Adam and Eve were used by early Renaissance artists as a theme to represent female and male nudes. Later, the nudity was objected to by more modest elements, and fig leaves were added to the older pictures and sculptures, covering their genitals. The choice of the fig was a result of Mediterranean traditions identifying the unnamed Tree of knowledge as a fig tree, and since fig leaves were actually mentioned in Genesis as being used to cover Adam and Eve's nudity.
Treating the concept of Adam and Eve as the historical truth introduces some logical dilemmas. One such dilemma is whether they should be depicted with navels (the Omphalos theory). Since they were created fully grown, and did not develop in a uterus, they would not have been connected to an umbilical cord as were all born humans. Paintings without navels looked unnatural and some artists obscure that area of their bodies, sometimes by depicting them covering up that area of their body with their hand or some other intervening object.
Mark Twain wrote humorous and satirical diaries of Adam and Eve.
Adam and Eve by Titian.
Adam and Eve by Lucas Cranach the Elder.
Adam and Eve from a copy of the Falnama (Book of Omens) ascribed to Ja´far al-Sadiq, ca. 1550, Safavid dynasty, Iran.

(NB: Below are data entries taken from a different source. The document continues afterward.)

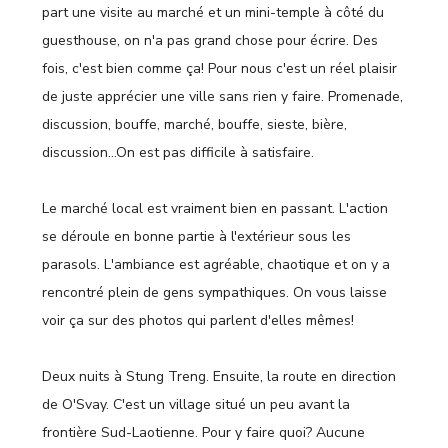
part une visite au marché et un mini-temple à côté du
guesthouse, on n'a pas grand chose pour écrire. Des
fois, c'est bien comme ça! Pour nous c'est un réel plaisir
de juste apprécier une ville sans rien y faire. Promenade,
discussion, bouffe, marché, bouffe, sieste, bière,
discussion…On est pas difficile à satisfaire.
Le marché local est vraiment bien en passant. L'action
se déroule en bonne partie à l'extérieur sous les
parasols. L'ambiance est agréable, chaotique et on y a
rencontré plein de gens sympathiques. On vous laisse
voir ça sur des photos qui parlent d'elles mêmes!
Deux nuits à Stung Treng. Ensuite, la route en direction
de O'Svay. C'est un village situé un peu avant la
frontière Sud-Laotienne. Pour y faire quoi? Aucune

Some Christians believe all humans did not descend from a historical Adam and Eve, saying that the field of human genetics indicates this concept is impossible. Genetic evidence indicates humans descended from a group of at least 10,000 people due to the amount of human genetic variation. If all humans descended from two individuals several thousand years ago, it would require an impossibly high mutation rate to account for the observed variation. This has caused some literalists to move away from a literal interpretation and belief in creation myth, while others continue to believe in what they see as a fundamental doctrine of the Christian faith.